**Problem to solve:** Beginning with the line that has "fiind preferații ..", please write out each remaining line of the listing below, word for word.

**Data listing:**
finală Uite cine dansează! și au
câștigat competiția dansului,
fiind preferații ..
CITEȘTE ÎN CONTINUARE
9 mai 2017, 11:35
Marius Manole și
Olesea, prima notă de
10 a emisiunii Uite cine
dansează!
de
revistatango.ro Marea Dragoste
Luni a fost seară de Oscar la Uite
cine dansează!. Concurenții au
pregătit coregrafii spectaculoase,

**Answer to this exercise:**
fiind preferații ..
CITEȘTE ÎN CONTINUARE
9 mai 2017, 11:35
Marius Manole și
Olesea, prima notă de
10 a emisiunii Uite cine
dansează!
de
revistatango.ro Marea Dragoste
Luni a fost seară de Oscar la Uite
cine dansează!. Concurenții au
pregătit coregrafii spectaculoase,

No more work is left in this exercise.